115. Executive Summary of a Paper Prepared in the Department of State1

LINKING RESOURCE MANAGEMENT TO DECISION-MAKING: A STRUCTURAL APPROACH

Executive Summary

As a practical matter the Secretary and the Deputy Secretary are normally unable to devote as much of their time and energy as they might wish to the management of the Department. The amount of attention afforded by them to the management task accordingly may well depend on the extent to which the resource allocation process is linked to the decision-making process.

The deliberations of the Management Reform Task Forces prompted several actions which were to provide for a closer relationship between these processes. Management Reform Bulletin No. 24 of July 1971 describes these actions which involved limited structural changes.2 In fact, the integration of the principal management functions—personnel and budget—was to be achieved without organizational change.

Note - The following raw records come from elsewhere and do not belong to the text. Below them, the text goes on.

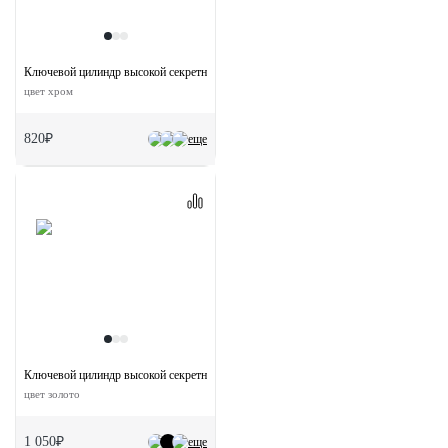
Ключевой цилиндр высокой секретности HS 60C PC (60мм)
цвет хром
820₽
еще
Ключевой цилиндр высокой секретности HS 60CK PG с заверткой (60мм)
цвет золото
1 050₽
еще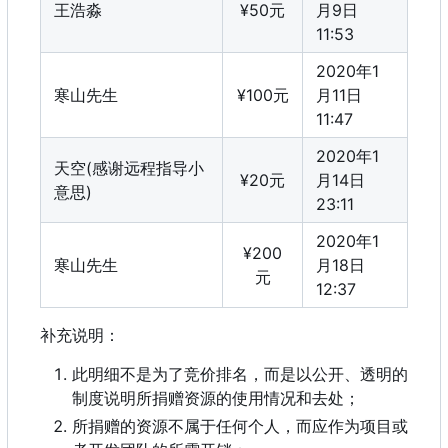
王浩淼
¥50元
月9日
11:53
2020年1
寒山先生
¥100元
月11日
11:47
2020年1
天空(感谢远程指导小
¥20元
月14日
意思)
23:11
2020年1
¥200
寒山先生
月18日
元
12:37
补充说明：
此明细不是为了竞价排名，而是以公开、透明的
制度说明所捐赠资源的使用情况和去处；
所捐赠的资源不属于任何个人，而应作为项目或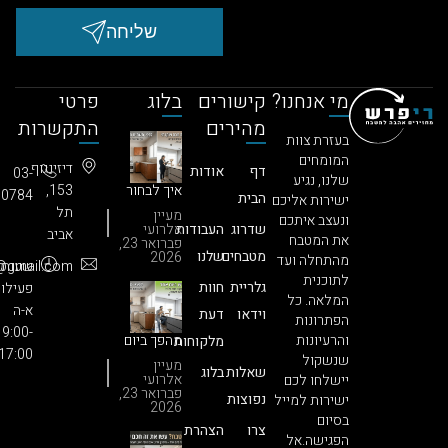
שליחה
מי אנחנו?
קישורים
בלוג
פרטי
מהירים
התקשרות
בעזרת צוות
המומחים
דיזינגוף
דף
אודות
03-
שלנו, נגיע
איך לבחור
153,
3850784​
הבית
ישירות אליכם
חברה
תל
מעיין
ונעצב איתכם
לחידוש
שדרוג
העבודות
אלרועי
אביב
מטבחים?
את המטבח
פברואר 23,
הסוד
מטבחים
שלנו
2026
מהתחלה ועד
:שעות
686.info@gmail.com
שעושה את
לתוכנית
כל ההבדל
גלריית
חוות
פעילות
המלאה. כל
(וגורם
א-ה
וידאו
דעת
ללקוחות
הפתרונות
9:00-
להתאהב)
והרעיונות
מהפך ביום
מלקוחות
17:00
אחד: לוח
שנשקול
מעיין
שאלות
בלוג
הזמנים
אלרועי
יישלחו לכם
המפתיע
פברואר 23,
נפוצות
ישירות למייל
של חידוש
2026
בסיום
מטבח
צרו
הצהרת
בסטנדרט
הפגישה.אל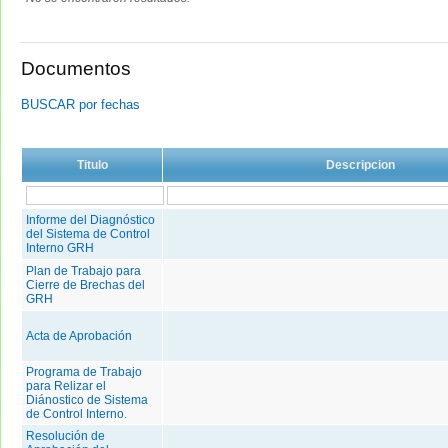
Documentos
BUSCAR por fechas
Titulo
Descripcion
Informe del Diagnóstico
del Sistema de Control
Interno GRH
Plan de Trabajo para
Cierre de Brechas del
GRH
Acta de Aprobación
Programa de Trabajo
para Relizar el
Diánostico de Sistema
de Control Interno.
Resolución de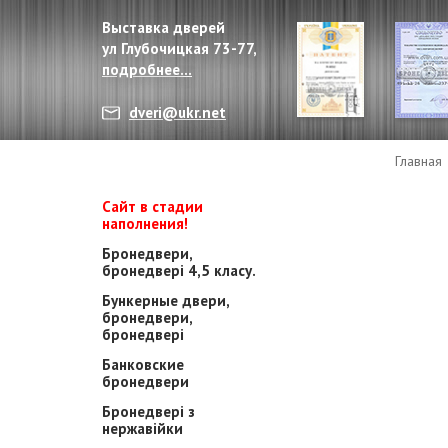
Выставка дверей
ул Глубочицкая 73-77,
подробнее...
dveri@ukr.net
Главная
Сайт в стадии
наполнения!
Бронедвери,
бронедвері 4,5 класу.
Бункерные двери,
бронедвери,
бронедвері
Банковские
бронедвери
Бронедвері з
нержавійки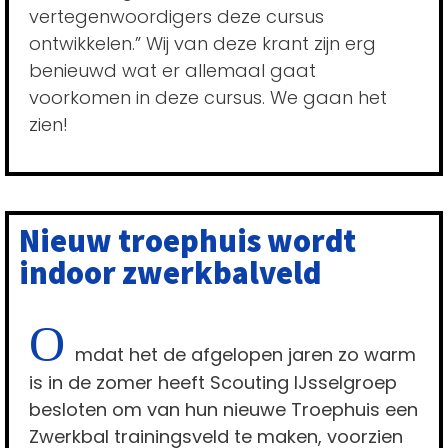
vertegenwoordigers deze cursus
ontwikkelen.” Wij van deze krant zijn erg
benieuwd wat er allemaal gaat
voorkomen in deze cursus. We gaan het
zien!
Nieuw troephuis wordt
indoor zwerkbalveld
O
mdat het de afgelopen jaren zo warm
is in de zomer heeft Scouting IJsselgroep
besloten om van hun nieuwe Troephuis een
Zwerkbal trainingsveld te maken, voorzien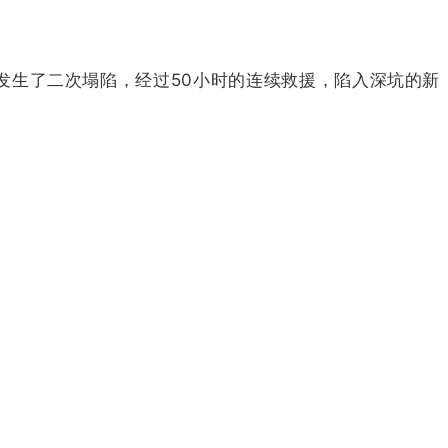
发生了二次塌陷，经过50小时的连续救援，陷入深坑的新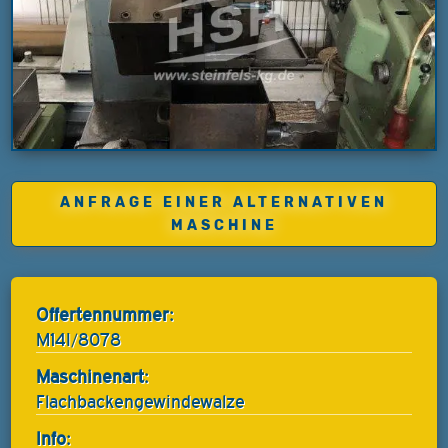
ANFRAGE EINER ALTERNATIVEN
MASCHINE
Offertennummer:
M14I/8078
Maschinenart:
Flachbackengewindewalze
Info: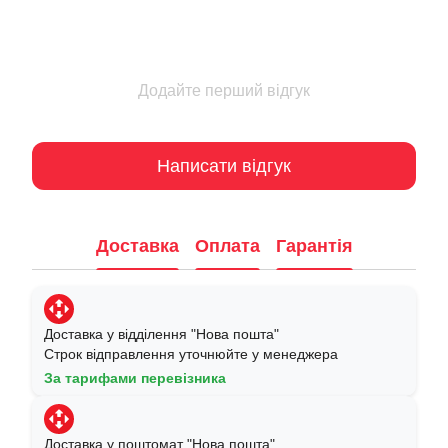
Додайте перший відгук
Написати відгук
Доставка
Оплата
Гарантія
Доставка у відділення "Нова пошта"
Строк відправлення уточнюйте у менеджера
За тарифами перевізника
Доставка у поштомат "Нова пошта"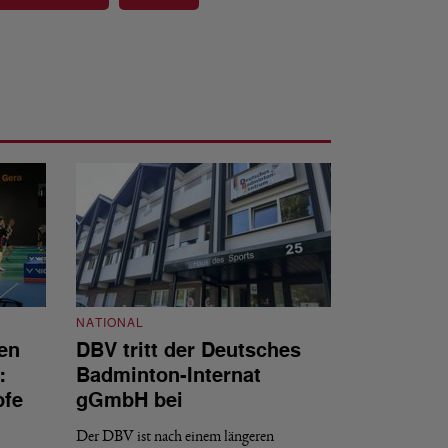
NATIONAL
en
DBV tritt der Deutsches
NATIONAL
:
Badminton-Internat
Stellenauss
pfe
gGmbH bei
Sportdirekt
Der DBV ist nach einem längeren
Der Deutsche Badm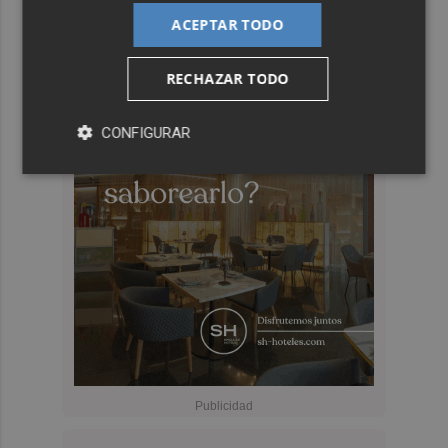
ACEPTAR TODO
RECHAZAR TODO
CONFIGURAR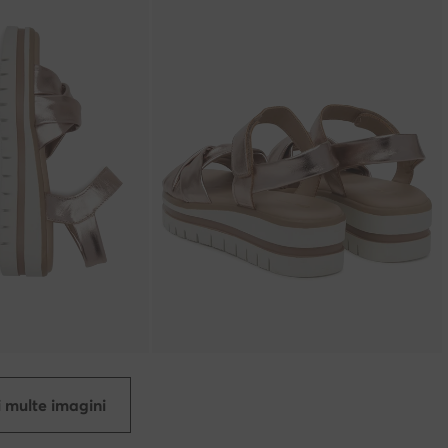
 multe imagini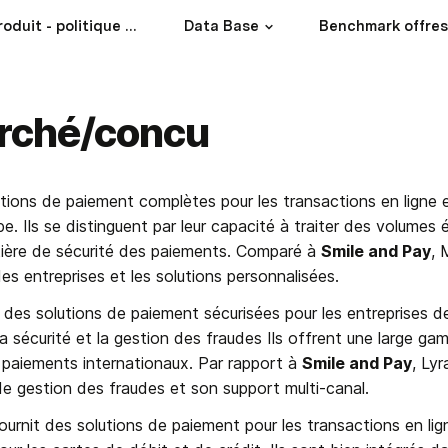
Offre Produit - politique Prix
Data Base
rché/concu
utions de paiement complètes pour les transactions en ligne 
. Ils se distinguent par leur capacité à traiter des volumes 
tière de sécurité des paiements. Comparé à 
Smile and Pay
, 
es entreprises et les solutions personnalisées.
des solutions de paiement sécurisées pour les entreprises de 
a sécurité et la gestion des fraudes Ils offrent une large 
 paiements internationaux. Par rapport à 
Smile and Pay
, Ly
de gestion des fraudes et son support multi-canal.
fournit des solutions de paiement pour les transactions en lig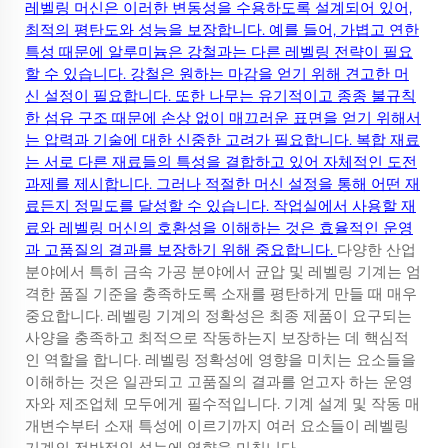
레벨링 머신은 이러한 변동성을 수용하도록 설계되어 있어,
최적의 평탄도와 성능을 보장합니다. 예를 들어, 가볍고 연한
특성 때문에 알루미늄은 강철과는 다른 레벨링 전략이 필요
할 수 있습니다. 강철은 원하는 마감을 얻기 위해 견고한 머
신 설정이 필요합니다. 또한 나무는 유기적이고 종종 불규칙
한 섬유 구조 때문에 손상 없이 매끄러운 표면을 얻기 위해서
는 압력과 기술에 대한 신중한 고려가 필요합니다. 복합 재료
는 서로 다른 재료들의 특성을 결합하고 있어 자체적인 도전
과제를 제시합니다. 그러나 적절한 머신 설정을 통해 어떤 재
료든지 정밀도를 달성할 수 있습니다. 작업실에서 사용할 재
료와 레벨링 머신의 호환성을 이해하는 것은 효율적인 운영
과 고품질의 결과를 보장하기 위해 중요합니다.
다양한 산업
분야에서 특히 금속 가공 분야에서 균압 및 레벨링 기계는 엄
격한 품질 기준을 충족하도록 소재를 평탄하게 만들 때 매우
중요합니다. 레벨링 기계의 정확성은 최종 제품이 요구되는
사양을 충족하고 최적으로 작동하는지 보장하는 데 핵심적
인 역할을 합니다. 레벨링 정확성에 영향을 미치는 요소들을
이해하는 것은 일관되고 고품질의 결과를 얻고자 하는 운영
자와 제조업체 모두에게 필수적입니다. 기계 설계 및 작동 매
개변수부터 소재 특성에 이르기까지 여러 요소들이 레벨링
기계의 전반적인 성능에 영향을 미칩니다.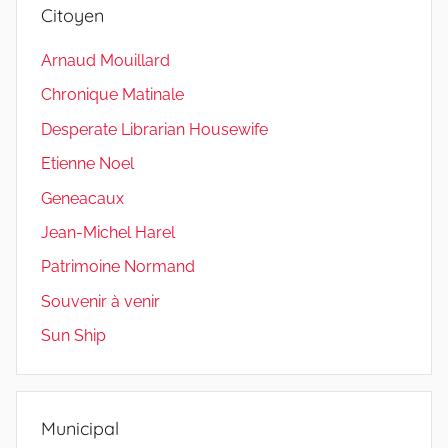
Citoyen
Arnaud Mouillard
Chronique Matinale
Desperate Librarian Housewife
Etienne Noel
Geneacaux
Jean-Michel Harel
Patrimoine Normand
Souvenir à venir
Sun Ship
Municipal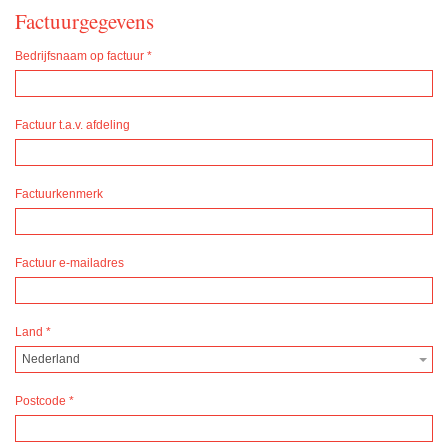
Factuurgegevens
Bedrijfsnaam op factuur
*
Factuur t.a.v. afdeling
Factuurkenmerk
Factuur e-mailadres
Land
*
Nederland
Postcode
*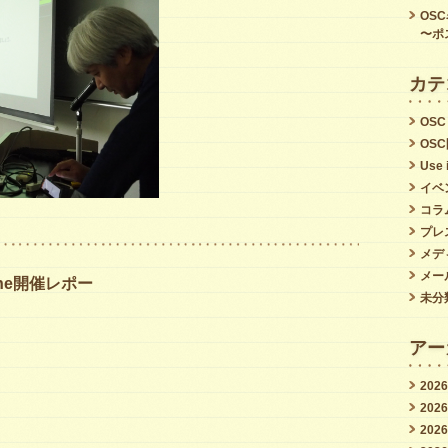
氏
OS
〜ポ
は
カテ
OSC
OS
Use 
イベ
コラ
プレ
メデ
メー
mane開催レポー
未分
アー
202
202
202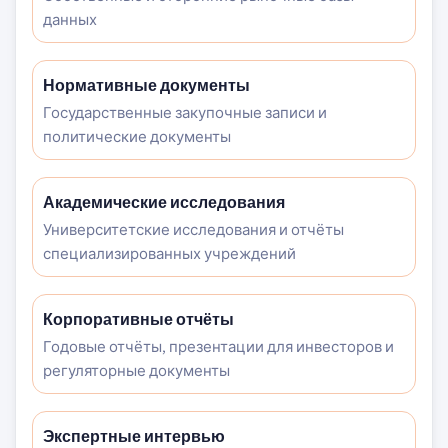
данных
Нормативные документы
Государственные закупочные записи и
политические документы
Академические исследования
Университетские исследования и отчёты
специализированных учреждений
Корпоративные отчёты
Годовые отчёты, презентации для инвесторов и
регуляторные документы
Экспертные интервью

To institutionalize the linkage between resource management and decision-making, the structure of the Department has to be modified. This step is also required to assure the continued and orderly growth of the PARA system.3

[Page 415]

Additionally, this modification must meet certain minimal conditions for the Deputy Under Secretary for Management—the Seventh Floor principal charged with exercising the Deputy Secretary’s responsibilities for the allocation of resources—to be able to perform his core tasks.

—M must divest himself of direct supervision of activities not central to his core responsibilities.

—The main resources of the Department—personnel, budget, and management support systems (including PARA)—must be organizationally located under M and eventually integrated.

—M must have a capability for determining resource management information requirements and for developing and operating systems to satisfy these requirements.

—M must continue to provide day-to-day guidance to S/IG to ensure the interrelationship of policy and program evaluation with the PARA process.

—Management activities such as substantive and administrative reporting; regulations, directives, and delegations of authority; manpower utilization, analysis, and control; records management; etc. have to be placed in an office under M.

In a large measure the foregoing conditions echo the intent of the changes announced in MRB No. 24:

“To give concrete support to the managerial role of the Deputy Secretary, the management functions of personnel, budget, evaluation, and methods development now delegated directly to the Deputy Under Secretary for Administration [redesignated “Management”] will be delegated to him through the Deputy Secretary.”4

The required organizational changes should be implemented incrementally to permit structure and process (i.e., PARA) to develop in tandem and to minimize the impact of the disruptive energy that usually attends such realignments.

Charts 1 and 2 depict the immediate/mid-term and long-term organizational patterns proposed to institutionalize the linkage between resource management and decision-making. These charts are at Tab A.5

An Implementation Plan and Schedule is at Tab B.

A more detailed description of the entire proposal is at Tab C.

Management Reform Bulletin No. 24 of July 1971 is at Tab D.

  1. Source: National Archives, RG 59, General Administrative Correspondence Files of the Deputy Under Secretary for Management, 1968–75: Lot 78 D 295, Reorganization 1968–73. No classification marking. The main body of the paper, dated May 1973, is attached at Tab C but not printed. Drafted by Gerald J. Goldman (M/MS) on an unspecified date in March 1973. The linkage of management and decisionmaking had previously been studied by Task Force XIII, one of 13 task forces created by Deputy Under Secretary of State for Administration William Macomber in January 1970 to study Department of State managerial problems (see Foreign Relations, 1969–1976, vol. II, Organization and Management of U.S. Foreign Policy, 1969–1972, Document 312). Task Force XIII’s recommendations and actions taken to implement them were printed in Management Reform Bulletin No. 24 on July 6, 1971. For more on the Department’s management reform progress following the task forces’ reports, see ibid., Document 336. The preface of the paper, summarized in the Executive Summary, sought further reforms in order to meet Nixon’s goal of achieving “management excellence in the Executive Branch” during his second administration.
  2. Attached at Tab D but not printed. For the text, see the Department of State Bulletin, July 26, 1971, pp. 103–109.
  3. Introduced in 1971, the Policy Analysis and Resource Allocation system (PARA) was designed, among other things, to ensure that U.S. foreign policy interests and objectives were “explicitly defined,” to improve long-range planning by identifying issues at an early stage, to stimulate “rigorous policy review and self-appraisal,” and to “ensure that the resources of the Department—and of other foreign affairs agencies—are related in the most effective way possible to policy objectives and programs.” For more on the development of PARA, see Foreign Relations, 1969–1976, vol. II, Organization and Management of U.S. Foreign Policy, 1969–1972, Document 343.
  4. Brackets in the original.
  5. Tabs A and B are attached but not printed.